La Corte esamina l'istanza di ricorso basata sulla definizione legale di "convivenza" e valuta la formazione di una "famiglia di fatto" da parte dell’ex partner in relazione all'assegno divorzile. Il provvedimento sottolinea che la convivenza, anche se non stabile, può influenzare il quantum dell’assegno in presenza di un nuovo progetto di vita.

Un uomo lamentava il quantum dell’assegno dovuto all’ex moglie sulla base di una presunta nuova relazione e convivenza. Il tribunale di Velletri accoglieva il ricorso, mentre, in appello su reclamo dell’ex moglie l’assegno veniva ridotto.

Ricorre conseguentemente in cassazione il marito contestando la mancata considerazione di elementi chiave relativi alla convivenza.

L'istanza di ricorso si basa sui seguenti aspetti: la definizione di "convivenza" rispetto alla legge, l'interpretazione dell'art. 5 della legge 898/1970 e la valutazione della coerenza degli indizi per determinare l'esistenza di una "famiglia di fatto".

In primo luogo, la S.C. stabilisce che l'instaurazione di una nuova convivenza impatta sull'assegno divorzile, ma non causa automaticamente la perdita totale del diritto all'assegno compensativo. La convivenza, anche se non conduce a una coabitazione stabile, può essere considerata come fattore ostacolante per l'assegno, a condizione che sia provato un nuovo progetto di vita con il terzo partner. Sottolineano i giudici come l'accertamento della convivenza debba essere rigoroso e basato su elementi probatori precisi, valutando il progetto di vita con il nuovo partner e le contribuzioni economiche reciproche.

Nel caso di specie, la Corte d'appello ha esaminato la questione relativa alla formazione di una famiglia di fatto, evidenziando la mancanza di sufficienti elementi probatori che dimostrassero una convivenza stabile tra le parti. La sentenza ha considerato il complesso delle prove presentate, concludendo per l'assenza di una famiglia di fatto.

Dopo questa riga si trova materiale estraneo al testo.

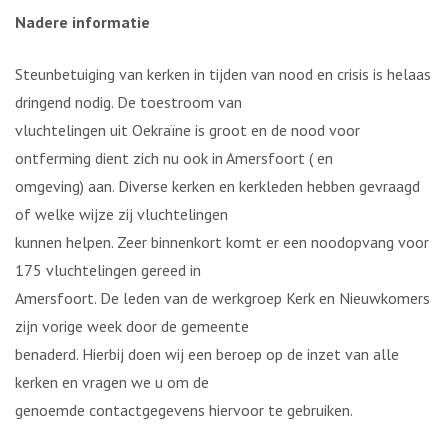
Nadere informatie
Steunbetuiging van kerken in tijden van nood en crisis is helaas
dringend nodig. De toestroom van
vluchtelingen uit Oekraïne is groot en de nood voor
ontferming dient zich nu ook in Amersfoort ( en
omgeving) aan. Diverse kerken en kerkleden hebben gevraagd
of welke wijze zij vluchtelingen
kunnen helpen. Zeer binnenkort komt er een noodopvang voor
175 vluchtelingen gereed in
Amersfoort. De leden van de werkgroep Kerk en Nieuwkomers
zijn vorige week door de gemeente
benaderd. Hierbij doen wij een beroep op de inzet van alle
kerken en vragen we u om de
genoemde contactgegevens hiervoor te gebruiken.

Si è ribadito che l'apprezzamento del giudice del merito sui requisiti di presunzione è incensurabile in sede di legittimità, purché la motivazione adottata sia congrua e rispetti i principi della prova per presunzioni.

In definitiva, i motivi di ricorso sono impropriamente diretti ad ottenere una rivisitazione del merito, pertanto, la Corte ha dichiarato l'inammissibilità del ricorso e condannato il ricorrente alla rifusione delle spese processuali.